Abstract

To evaluate whether education, occupation and overqualification (defined as having a level of educational attainment higher than the skill level required for an occupation) are associated with risk of all-cause and cardiovascular disease (CVD) mortality. A prospective study of the association between overqualification and all-cause and CVD mortality was undertaken in the Canadian Census Mortality Follow-up study (1991-2001), a 15% sample of Canadian adults who completed the 1991 census long-form questionnaire (n=1,091,800, 39% women, baseline age 35-64 years). Education, occupation and all confounders (age, income adequacy, marital status, years since immigration, ethnicity, Aboriginal origins, province of residence, and community size) were measured at study baseline, with subsequent follow-up for mortality. Sex-specific age-adjusted Cox proportional hazards models showed an inverse association between education and all-cause mortality (women: hazard ratio (HR)=1.55, 95% confidence interval (CI): 1.45-1.66; men: HR=1.94, 95% CI: 1.87-2.01, for <high school vs. university degree).
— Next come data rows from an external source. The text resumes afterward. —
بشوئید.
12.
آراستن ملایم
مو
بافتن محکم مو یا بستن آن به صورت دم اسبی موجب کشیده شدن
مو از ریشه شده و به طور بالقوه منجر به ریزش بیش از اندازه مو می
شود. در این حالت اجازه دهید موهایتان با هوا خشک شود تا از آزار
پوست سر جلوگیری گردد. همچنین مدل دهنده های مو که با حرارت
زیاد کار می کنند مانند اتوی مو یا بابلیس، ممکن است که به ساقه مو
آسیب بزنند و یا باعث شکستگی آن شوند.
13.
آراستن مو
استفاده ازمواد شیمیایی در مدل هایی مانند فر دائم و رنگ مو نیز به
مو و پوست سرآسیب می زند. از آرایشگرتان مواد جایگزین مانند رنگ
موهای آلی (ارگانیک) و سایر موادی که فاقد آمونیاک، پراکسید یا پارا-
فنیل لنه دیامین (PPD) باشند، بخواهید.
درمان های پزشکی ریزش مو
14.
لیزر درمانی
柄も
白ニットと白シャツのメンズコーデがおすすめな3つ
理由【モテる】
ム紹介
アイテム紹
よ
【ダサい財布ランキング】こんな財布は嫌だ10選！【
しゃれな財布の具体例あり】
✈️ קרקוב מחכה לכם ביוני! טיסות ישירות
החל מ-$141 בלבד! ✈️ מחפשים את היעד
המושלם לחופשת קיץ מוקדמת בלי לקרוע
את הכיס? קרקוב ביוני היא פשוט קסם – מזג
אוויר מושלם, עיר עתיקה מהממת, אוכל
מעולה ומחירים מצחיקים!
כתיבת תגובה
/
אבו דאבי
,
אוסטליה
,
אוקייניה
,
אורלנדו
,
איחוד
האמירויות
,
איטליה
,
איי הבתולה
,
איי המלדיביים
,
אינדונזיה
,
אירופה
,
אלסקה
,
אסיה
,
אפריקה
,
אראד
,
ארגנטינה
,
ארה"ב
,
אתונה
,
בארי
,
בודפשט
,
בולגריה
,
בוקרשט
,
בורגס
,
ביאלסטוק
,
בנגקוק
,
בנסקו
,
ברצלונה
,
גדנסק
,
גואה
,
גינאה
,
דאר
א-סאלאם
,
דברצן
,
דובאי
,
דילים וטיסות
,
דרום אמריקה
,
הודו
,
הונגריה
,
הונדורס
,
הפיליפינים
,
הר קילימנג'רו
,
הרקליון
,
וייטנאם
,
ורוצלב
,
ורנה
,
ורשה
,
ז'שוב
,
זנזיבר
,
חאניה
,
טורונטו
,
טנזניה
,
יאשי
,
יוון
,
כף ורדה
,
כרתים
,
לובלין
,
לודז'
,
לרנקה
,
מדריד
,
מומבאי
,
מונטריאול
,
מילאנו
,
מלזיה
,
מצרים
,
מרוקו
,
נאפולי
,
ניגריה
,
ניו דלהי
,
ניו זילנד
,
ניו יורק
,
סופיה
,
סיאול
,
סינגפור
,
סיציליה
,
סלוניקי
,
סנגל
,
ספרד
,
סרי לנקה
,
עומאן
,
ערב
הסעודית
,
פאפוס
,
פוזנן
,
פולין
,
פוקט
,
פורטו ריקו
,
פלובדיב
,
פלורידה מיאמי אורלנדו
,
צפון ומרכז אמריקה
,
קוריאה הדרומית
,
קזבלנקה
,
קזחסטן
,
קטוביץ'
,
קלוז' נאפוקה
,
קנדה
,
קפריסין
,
In addition, age-adjusted occupation was inversely associated with all-cause mortality (women: HR=1.42, 95% CI: 1.32-1.53; men: HR=1.86, 95% CI: 1.78-1.95, for unskilled vs. professional occupation). Similar social gradients were observed for CVD mortality. Overqualification was not associated with risk of all-cause or CVD mortality, demonstrated by non-statistically significant interaction terms between education and occupation. Increasingly, Canadians are pursuing high levels of education; however, the occupational distribution in the labour market has not changed to the same extent. Results from this study suggest that the resulting increase in workers who are overqualified for their occupation will not lead to increased all-cause or CVD mortality.